Best Practices for Extended Thinking

1. Set Appropriate max_tokens

Always set max_tokens higher than your expected thinking budget. The total tokens consumed will be thinking tokens + output tokens. A good rule of thumb:

# For manual mode
budget_tokens = 10000
max_tokens = budget_tokens + 5000  # 5000 tokens for the final answer
For adaptive mode
max_tokens = 32000  # Generous buffer for complex reasoning

2. Use Streaming for Real-Time Feedback

For long-running thinking operations, streaming provides real-time visibility:

with client.messages.stream(
    model="claude-opus-4-7",
    max_tokens=32000,
    thinking={"type": "adaptive", "effort": "high"},
    messages=[{"role": "user", "content": "Complex query here..."}]
) as stream:
    for event in stream:
        if event.type == "content_block_delta" and event.delta.type == "thinking_delta":
            print(event.delta.thinking, end="", flush=True)
        elif event.type == "content_block_delta" and event.delta.type == "text_delta":
            print(event.delta.text, end="", flush=True)

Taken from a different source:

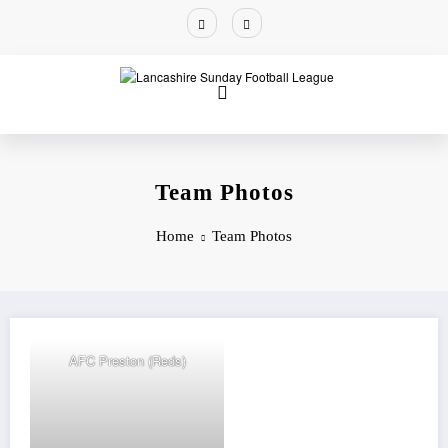
Team Photos
Home
Team Photos
AFC Preston (Reds)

3. Handle the Signature Field

The signature field in thinking blocks is crucial for verification. Always preserve it if you're storing or forwarding thinking content:

# Store thinking content with signature for later verification
thinking_data = {
    "thinking": block.thinking,
    "signature": block.signature
}

4. Consider Zero Data Retention (ZDR)

Extended thinking is eligible for Zero Data Retention arrangements. If your organization has ZDR enabled, data sent through this feature is not stored after the API response is returned — important for sensitive applications.

Common Pitfalls to Avoid

❌ Using Manual Mode on Opus 4.7+

# This will return a 400 error on Claude Opus 4.7+
response = client.messages.create(
    model="claude-opus-4-7",
    thinking={"type": "enabled", "budget_tokens": 10000},  # ERROR!
    ...
)

✅ Correct Approach for Opus 4.7+

response = client.messages.create(
    model="claude-opus-4-7",
    thinking={"type": "adaptive", "effort": "high"},  # Correct!
    ...
)

❌ Setting max_tokens Too Low

If max_tokens is less than the thinking budget, Claude will truncate its reasoning prematurely.

Real-World Use Cases

Mathematical Proofs and Problem Solving

Extended thinking excels at mathematical reasoning where step-by-step verification is crucial:

response = client.messages.create(
    model="claude-opus-4-7",
    max_tokens=32000,
    thinking={"type": "adaptive", "effort": "high"},
    messages=[{
        "role": "user",
        "content": "Solve the following optimization problem: minimize f(x,y) = x^2 + y^2 subject to x + y = 1"
    }]
)

Code Analysis and Debugging

For complex codebases, extended thinking helps Claude trace through logic:

response = client.messages.create(
    model="claude-opus-4-7",
    max_tokens=32000,
    thinking={"type": "adaptive", "effort": "high"},
    messages=[{
        "role": "user",
        "content": "Review this distributed system code for race conditions and deadlocks: [code]"
    }]
)

Research and Analysis

Extended thinking is invaluable for synthesizing information from multiple sources:

response = client.messages.create(
    model="claude-opus-4-7",
    max_tokens=32000,
    thinking={"type": "adaptive", "effort": "high"},
    messages=[{
        "role": "user",
        "content": "Compare and contrast the economic policies of Keynesian economics vs. Monetarism, focusing on their approaches to inflation control."
    }]
)

Key Takeaways

Adaptive thinking is the future: For Claude Opus 4.7 and later, use thinking: {type: "adaptive", effort: "..."} instead of manual budget_tokens. Manual mode returns a 400 error on these models.
Choose effort wisely: Use low for simple queries, medium for standard tasks, and high for complex reasoning. Let Claude decide how many tokens to allocate.
Always set generous max_tokens: Ensure max_tokens is significantly higher than your expected thinking + output token consumption to prevent premature truncation.
Handle thinking blocks properly: Process thinking content blocks separately from text blocks, and always preserve the signature field for verification purposes.
Stream for long operations: Use streaming to provide real-time feedback to users during extended thinking operations, especially with high effort levels.